Drug Interactions of Amprenavir and Efavirenz, in Combination With a Second Protease Inhibitor, in HIV-Negative Volunteers

Pharmacokinetic Interaction Studies of Amprenavir (APV), Efavirenz (EFV), and a Second Protease Inhibitor in HIV-Seronegative Volunteers

The purpose of this study is to measure the blood levels of amprenavir (APV) alone, APV combined with efavirenz (EFV), and APV/EFV combined with a third drug (nelfinavir [NFV], indinavir [IDV], ritonavir soft gel capsules [RTV sgc], or saquinavir soft gel capsules [SQV sgc]).

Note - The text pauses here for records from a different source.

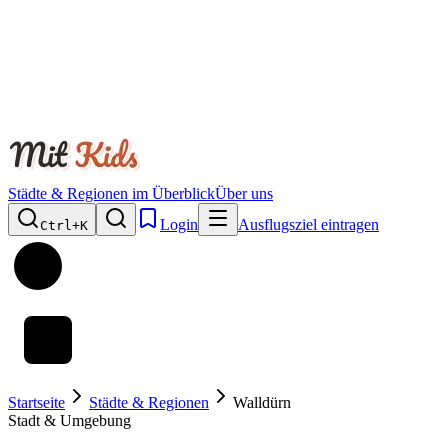
Städte & Regionen im Überblick
Über uns
Login
Ausflugsziel eintragen
Ctrl+
K
Startseite
Städte & Regionen
Walldürn
Stadt & Umgebung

Anti-HIV therapy with 3 or 4 drugs is currently the recommended approach for treating HIV infections. Doctors need to know the best dosages of certain drugs when they are given in combination. This study will measure the blood levels of APV alone, APV combined with EFV, and APV/EFV plus a second PI in healthy volunteers. It will study the safety and tolerance of these drugs.

Study Overview

• Status: Completed
• Conditions: HIV Infections
• Intervention / Treatment: Drug: Indinavir sulfate; Drug: Ritonavir; Drug: Nelfinavir mesylate; Drug: Amprenavir; Drug: Efavirenz; Drug: Saquinavir

Detailed Description

Triple-drug antiretroviral regimens have become the recommended approach to therapy for HIV infection. [AS PER AMENDMENT 12/4/00: The clinical use of multiple-drug antiretroviral regimens containing various combinations of nucleoside reverse transcriptase inhibitors (NRTIs), nonnucleoside reverse transcriptase inhibitors (NNRTIs), and protease inhibitors (PIs) has become a widespread approach to therapy for HIV infection, especially for patients previously treated with PIs.] Since the introduction of PIs, a greater awareness of the relationship between optimal suppression of viral replication, genotypic resistance, and viral rebound has led to the design of more potent antiretroviral drug combinations. Two ACTG clinical trials addressing the issue of virologic failure utilize antiviral regimens that include 2 NRTIs, 2 PIs (one of which is APV), and EFV (NNRTI). Although this drug combination is logical, there is limited PK data to guide the dosing selection. This study enrolls healthy volunteers to obtain PK profiles and metabolic assessments of APV/EFV before and after the addition of a second PI [AS PER AMENDMENT 12/4/00: APV alone, APV combined with EFV, and APV/EFV combined with a second PI].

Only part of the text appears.